Der Google Tag Manager erleichtert die Implementierung von Webanalyse Tools wie z.B. Google Analytics auf einer Website. Es lassen sich aber auch andere Tools einbinden, z.B. kann das Conversion-Tracking von Online-Marketingsystemen wie Google Ads und Bing Ads. Aber auch kostenpflichtige Tools zur Benutzerverfolgung lassen sich problemlos implementieren.

Was hab ich davon?

Der Vorteil liegt u.a. darin, dass dafür keine umfangreichen Änderungen im Code einer Website notwendig sind. Mit dem Google Tag Manager können Code Snippets wie Tracking Codes oder Conversionpixel auf Websites und mobilen Apps eingebaut werden, ohne dabei in den Quellcode einzugreifen. Es lassen sich auch benutzerdefinierte JavaScripts und HTML-Codes über den Tag Manager integrieren. Es muss lediglich einmalig der Google Tag Manager Code eingebunden werden. Alles Weitere lässt sich dann über die Browserbenutzeroberfläche aussteuern.

Der Tag Manager funktioniert dabei wie ein Container, in dem sich über das Tag Manager-Konto alle anderen Codes einfügen lassen. Einmal angelegt, erfasst er alle Interaktionen, die auf einer Website App stattfinden.
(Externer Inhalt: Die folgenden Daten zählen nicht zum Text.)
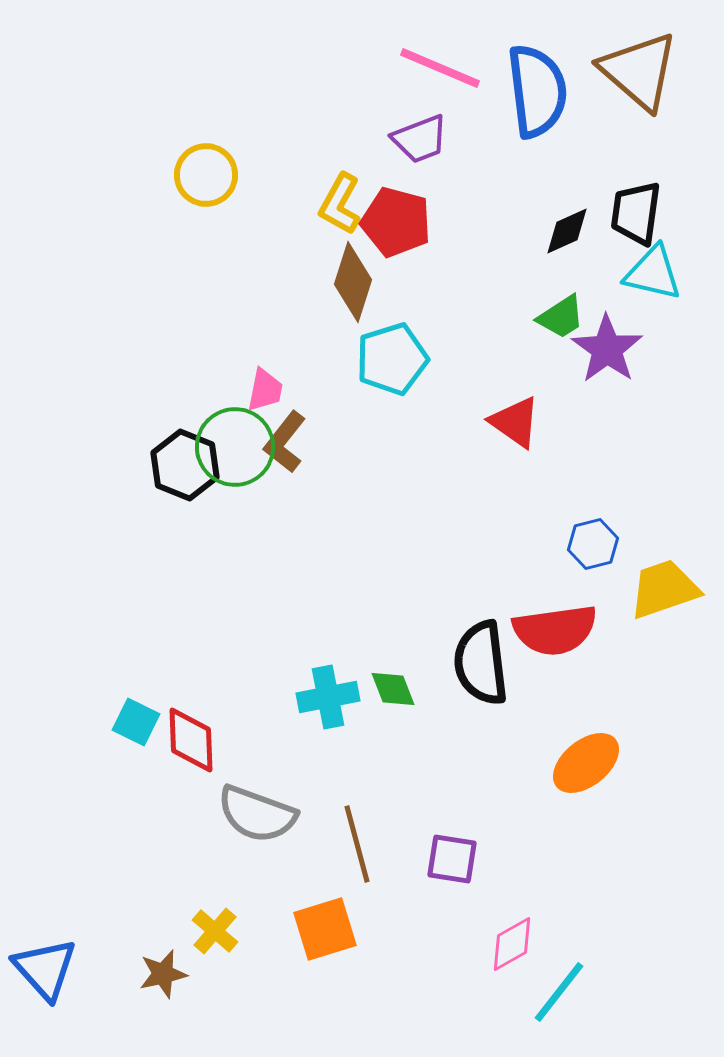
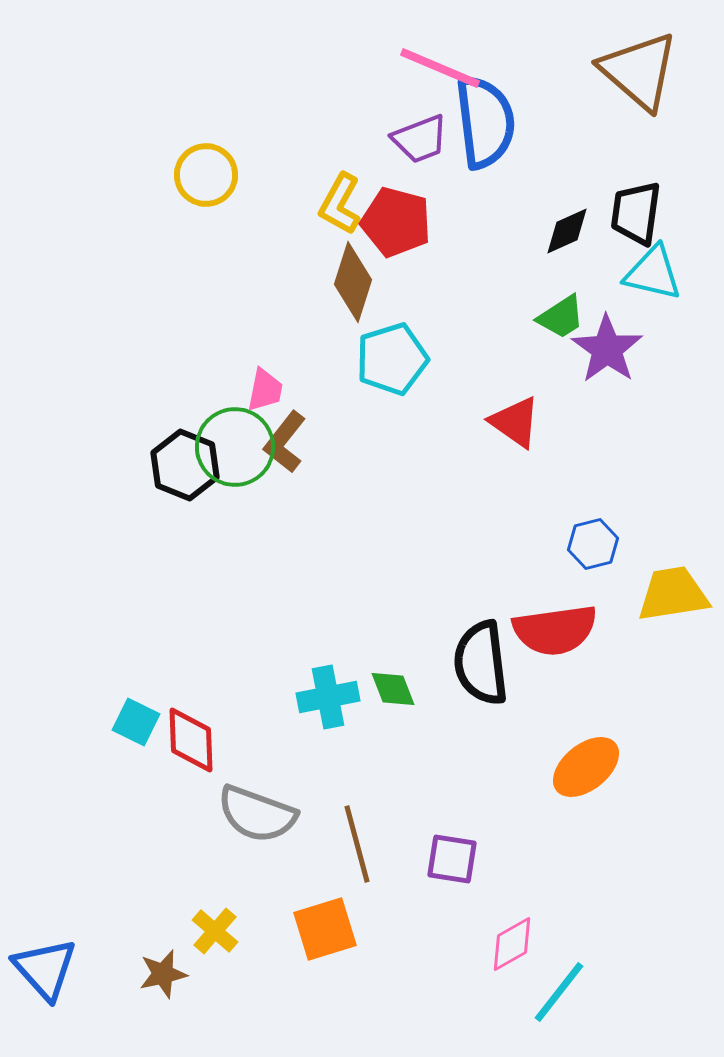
blue semicircle: moved 52 px left, 31 px down
yellow trapezoid: moved 9 px right, 5 px down; rotated 10 degrees clockwise
orange ellipse: moved 4 px down
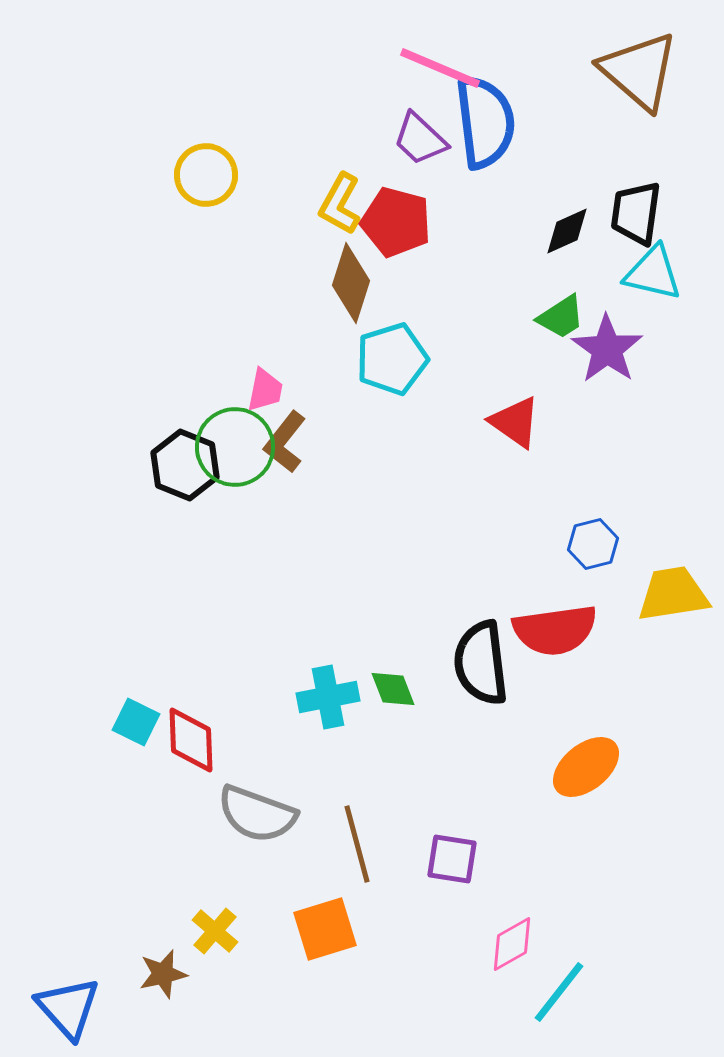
purple trapezoid: rotated 64 degrees clockwise
brown diamond: moved 2 px left, 1 px down
blue triangle: moved 23 px right, 39 px down
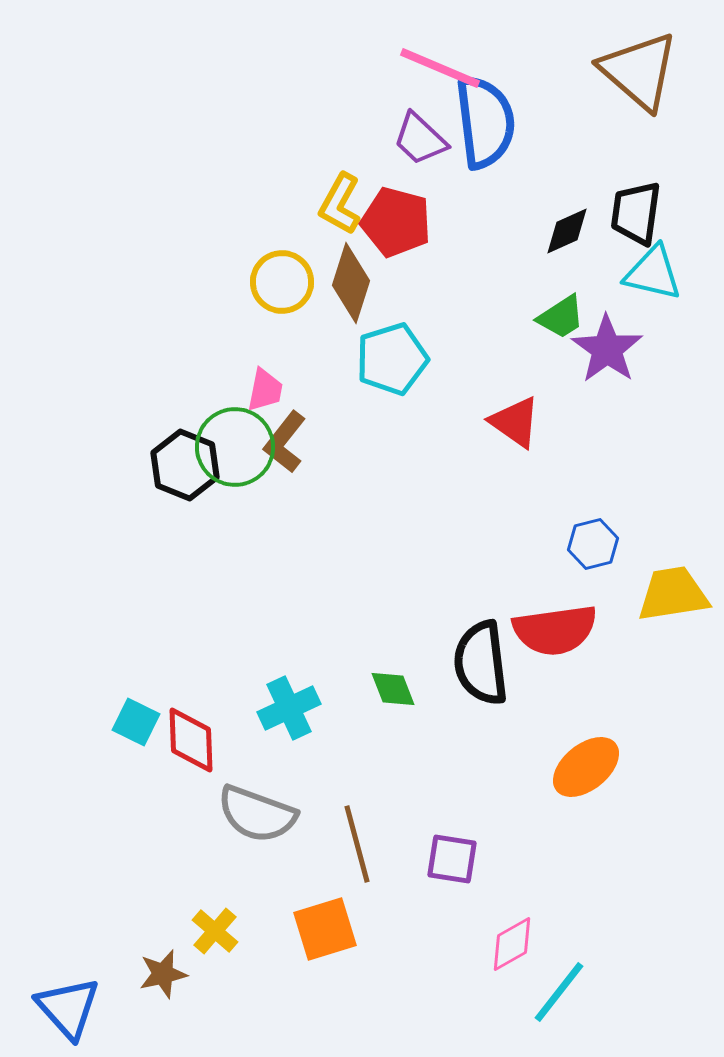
yellow circle: moved 76 px right, 107 px down
cyan cross: moved 39 px left, 11 px down; rotated 14 degrees counterclockwise
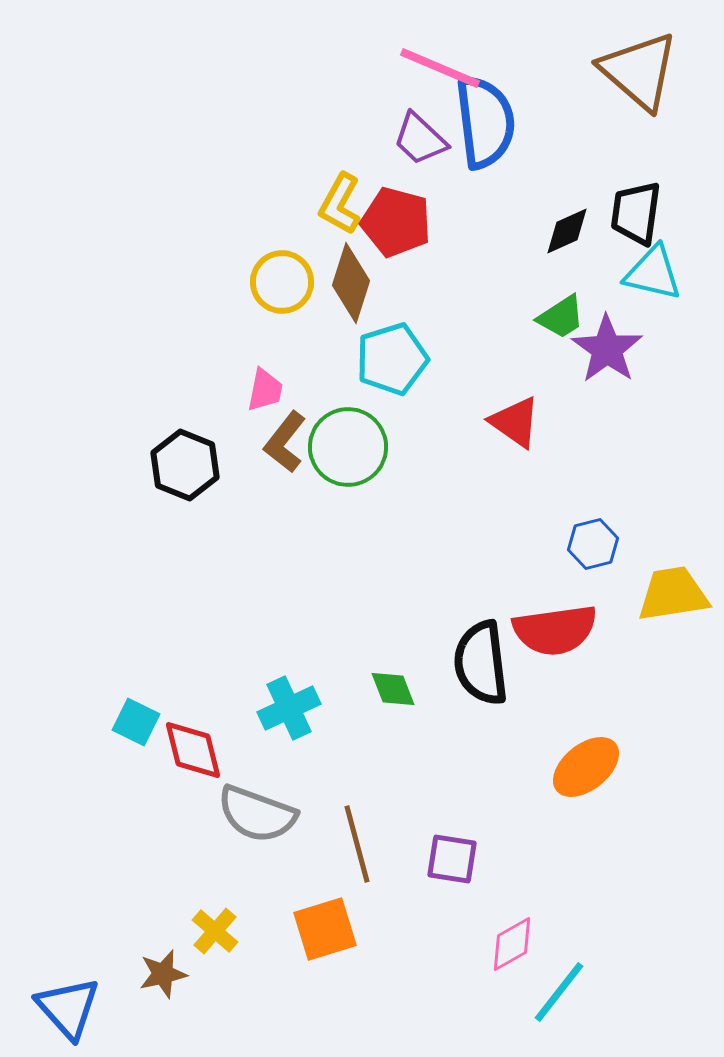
green circle: moved 113 px right
red diamond: moved 2 px right, 10 px down; rotated 12 degrees counterclockwise
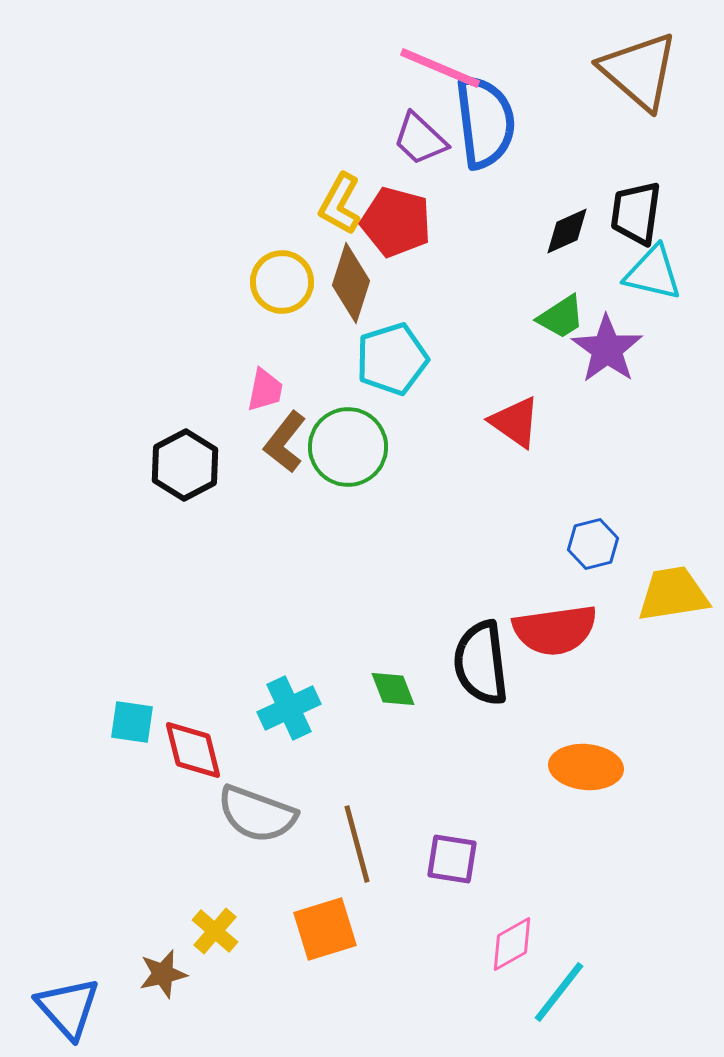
black hexagon: rotated 10 degrees clockwise
cyan square: moved 4 px left; rotated 18 degrees counterclockwise
orange ellipse: rotated 44 degrees clockwise
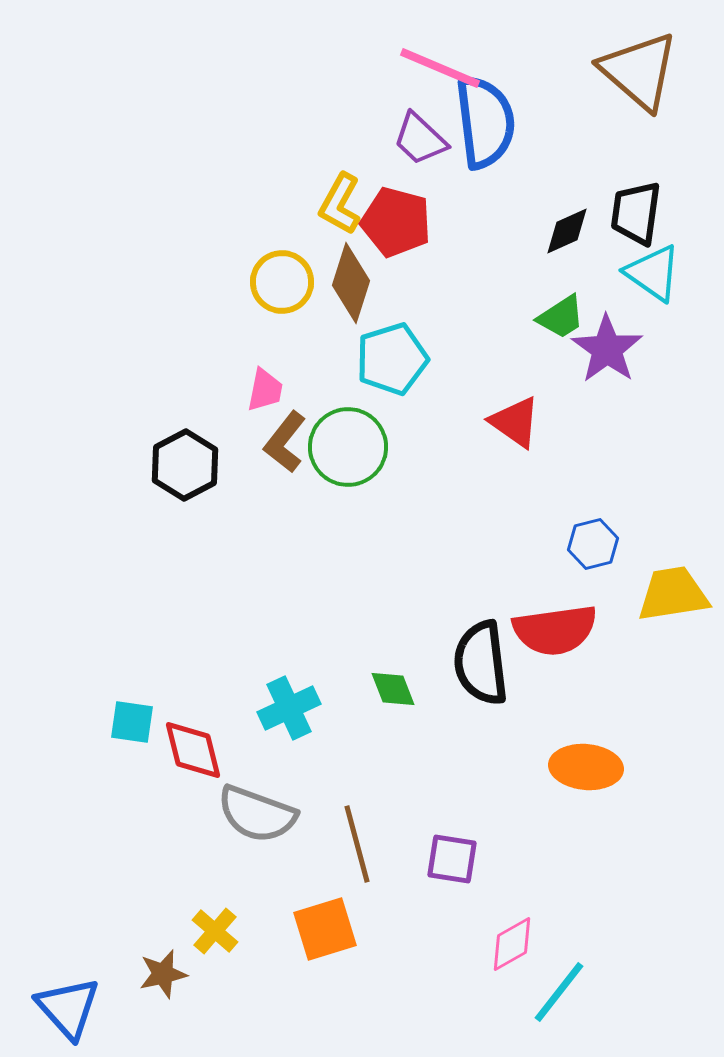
cyan triangle: rotated 22 degrees clockwise
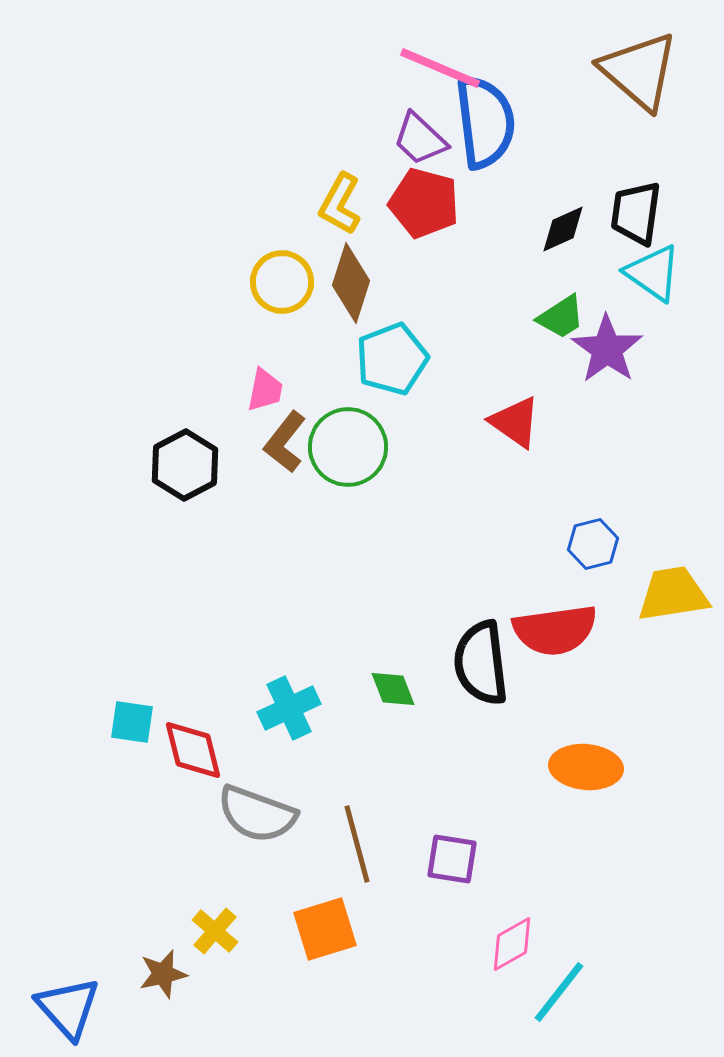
red pentagon: moved 28 px right, 19 px up
black diamond: moved 4 px left, 2 px up
cyan pentagon: rotated 4 degrees counterclockwise
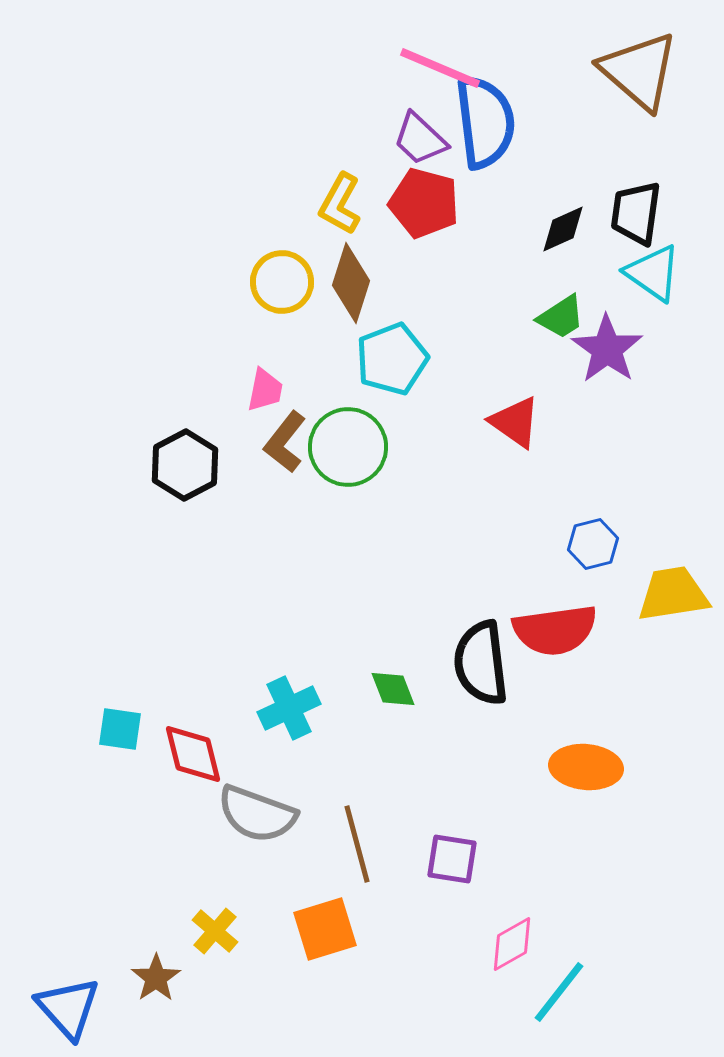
cyan square: moved 12 px left, 7 px down
red diamond: moved 4 px down
brown star: moved 7 px left, 4 px down; rotated 21 degrees counterclockwise
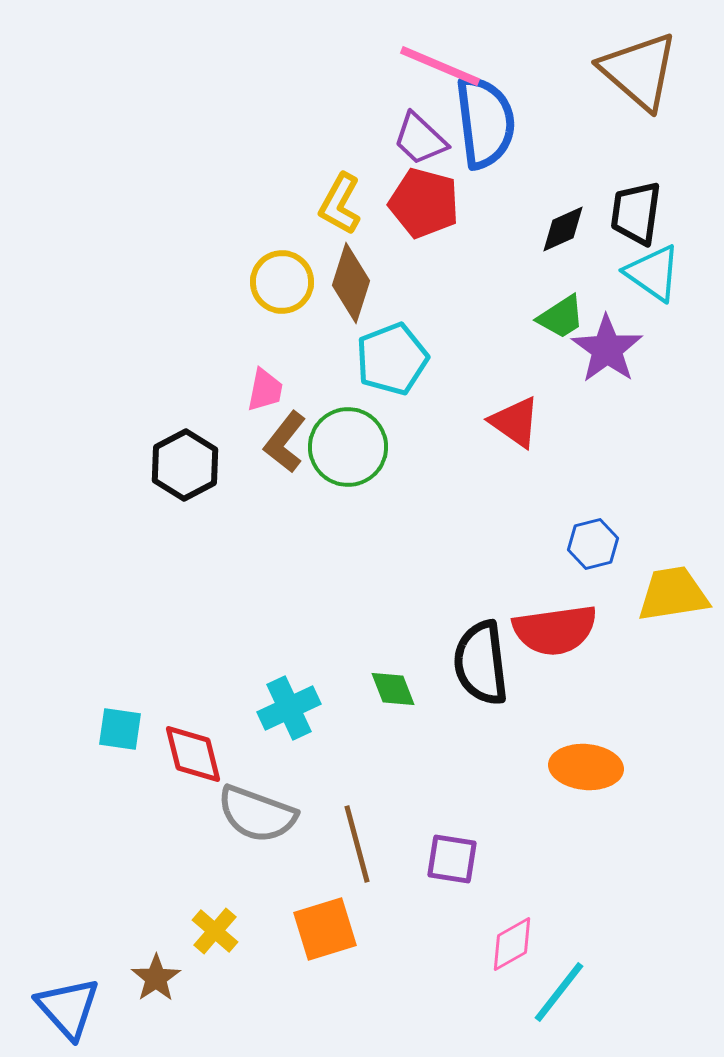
pink line: moved 2 px up
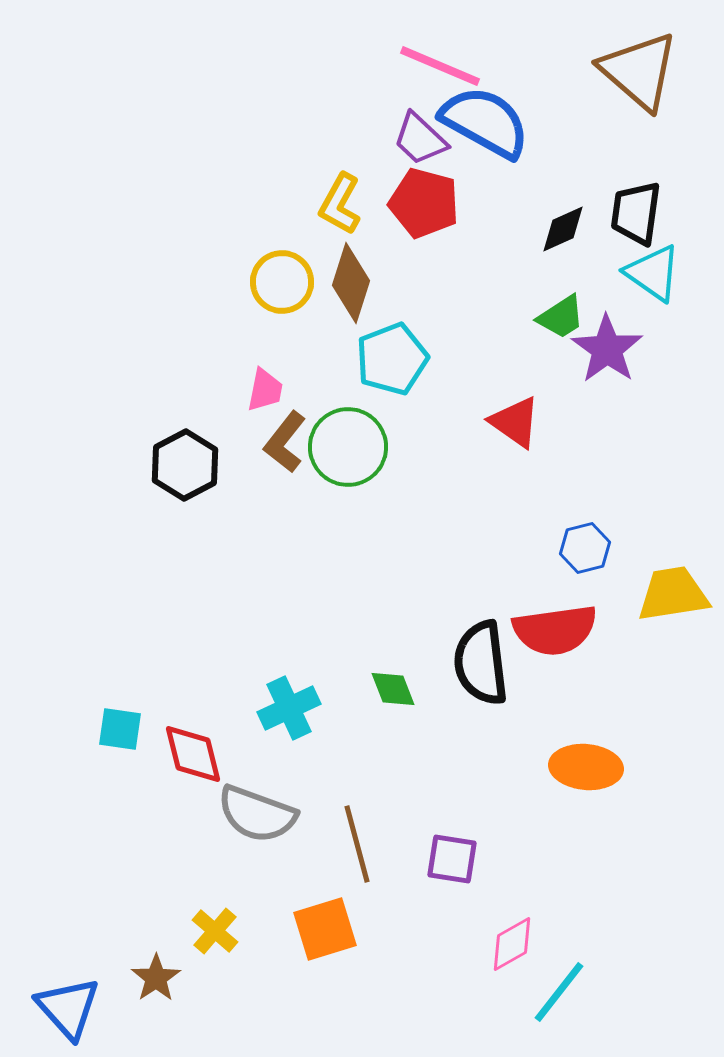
blue semicircle: rotated 54 degrees counterclockwise
blue hexagon: moved 8 px left, 4 px down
Diese leitet er dann an die angebundenen Tools weiter. Eine Auswertung der Daten findet nicht im Tag Manager selbst statt, da er selbst keine Daten abspeichert, sondern nur weiterleitet. Das bedeutet, dass er DSGVO-konform ist.
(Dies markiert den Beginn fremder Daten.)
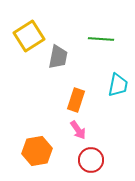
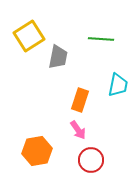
orange rectangle: moved 4 px right
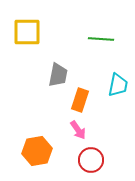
yellow square: moved 2 px left, 4 px up; rotated 32 degrees clockwise
gray trapezoid: moved 18 px down
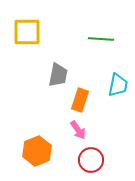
orange hexagon: rotated 12 degrees counterclockwise
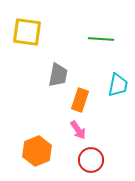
yellow square: rotated 8 degrees clockwise
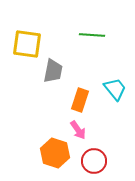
yellow square: moved 12 px down
green line: moved 9 px left, 4 px up
gray trapezoid: moved 5 px left, 4 px up
cyan trapezoid: moved 3 px left, 4 px down; rotated 50 degrees counterclockwise
orange hexagon: moved 18 px right, 2 px down; rotated 20 degrees counterclockwise
red circle: moved 3 px right, 1 px down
Im Container kann anhand von Tags, Triggern und Variablen definiert werden, welche Interaktionen erfasst, und wie die dazugehörigen Daten interpretiert werden sollen. Diese sorgen dafür, dass die Daten auf der Website richtig gesammelt, geordnet und an das entsprechende Tool versandt werden. Im Prinzip wie eine klassische „Wenn/Dann“-Funktion.
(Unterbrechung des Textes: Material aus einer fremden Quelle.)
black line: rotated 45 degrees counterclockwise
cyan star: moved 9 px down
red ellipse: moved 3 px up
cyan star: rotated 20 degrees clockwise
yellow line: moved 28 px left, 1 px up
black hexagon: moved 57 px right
Ein weiterer Vorteil besteht darin, dass die Tags nicht auf einmal geladen werden, sondern nach und nach. Dies kann sich vor allem in positiv auf die Ladezeiten auf Mobilgeräten auswirken. Da Google angekündigt hat, im Zuge der Mobile First-Strategie, ab März 2021 nur noch mobile Seiten zu indexieren und Desktop-Seiten quasi zu ignorieren (plus einiger anderen wichtigen Änderungen), kann das mitunter für das Ranking vorteilhaft sein.

Und der Datenschutz?

Wie gesagt, der Tag Manager ist DSGVO-konform, trotzdem sollte er in der Datenschutzerklärung erwähnt werden, inklusive einer Erklärung, welche Tools daran angebunden sind. Eine Opt-out-Funktion für den Tag Manager ist nicht erforderlich, aber für die eingebundenen Tools kann das durchaus notwendig sein.

Fazit

Die kommenden Veränderungen der Google-Rankings und die Tatsache, dass in der schwierigen Corona-Zeit ein stärkerer Fokus auf die Online-Welt zumindest beschleunigt wurde, macht deutlich, dass die Analyse und Kontrolle der eigenen Website immer wichtiger wird. Egal ob Webshop oder reine Info-Seite, der User kommt nur wieder, wenn er findet was er sucht. Seine Interaktionen mit der Homepage geben dabei Aufschluss. Der Google Tag Manager ist dabei sicherlich ein hilfreiches Tool, das in Zukunft immer mehr an Bedeutung gewinnen wird.